Problem details: Your answer should be every line of the records that contains the word "mecz".

Extracted entries:
'''

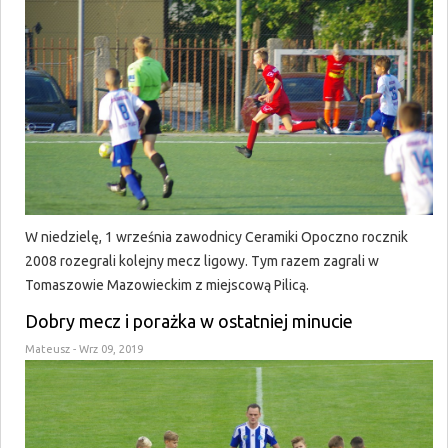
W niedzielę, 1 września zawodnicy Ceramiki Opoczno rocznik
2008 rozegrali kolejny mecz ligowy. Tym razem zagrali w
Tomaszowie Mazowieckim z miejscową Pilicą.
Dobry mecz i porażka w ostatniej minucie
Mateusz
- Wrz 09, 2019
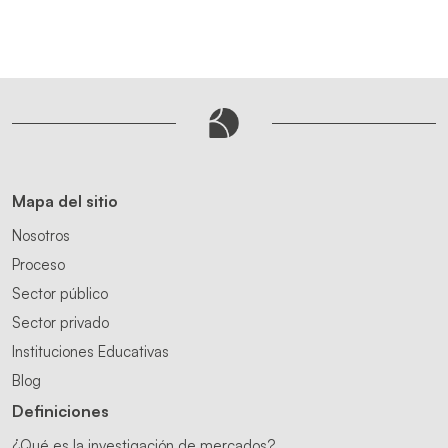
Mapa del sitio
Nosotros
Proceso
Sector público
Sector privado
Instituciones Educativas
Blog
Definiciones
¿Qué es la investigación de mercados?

'''
'''

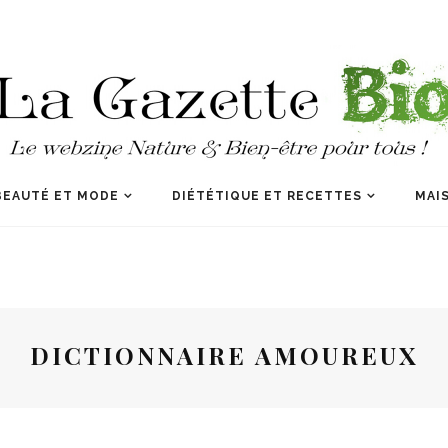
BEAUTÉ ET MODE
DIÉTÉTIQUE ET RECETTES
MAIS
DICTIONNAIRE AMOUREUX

'''
'''

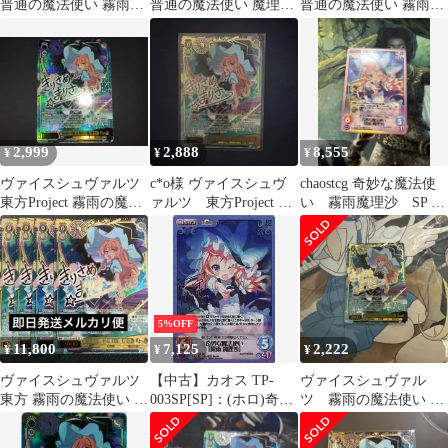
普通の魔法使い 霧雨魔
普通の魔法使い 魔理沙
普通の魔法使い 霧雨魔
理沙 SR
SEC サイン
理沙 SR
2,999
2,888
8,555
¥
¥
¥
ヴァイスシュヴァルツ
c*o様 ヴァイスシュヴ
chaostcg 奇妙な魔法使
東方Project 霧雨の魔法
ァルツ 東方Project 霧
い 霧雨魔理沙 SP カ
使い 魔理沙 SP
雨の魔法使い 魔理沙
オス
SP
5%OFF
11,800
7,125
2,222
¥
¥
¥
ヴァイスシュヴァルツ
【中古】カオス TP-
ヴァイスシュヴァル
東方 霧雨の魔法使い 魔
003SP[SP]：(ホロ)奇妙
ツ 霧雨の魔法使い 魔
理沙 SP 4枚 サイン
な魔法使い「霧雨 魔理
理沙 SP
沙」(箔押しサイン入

'''

Solution to this task:
2008 rozegrali kolejny mecz ligowy. Tym razem zagrali w
Dobry mecz i porażka w ostatniej minucie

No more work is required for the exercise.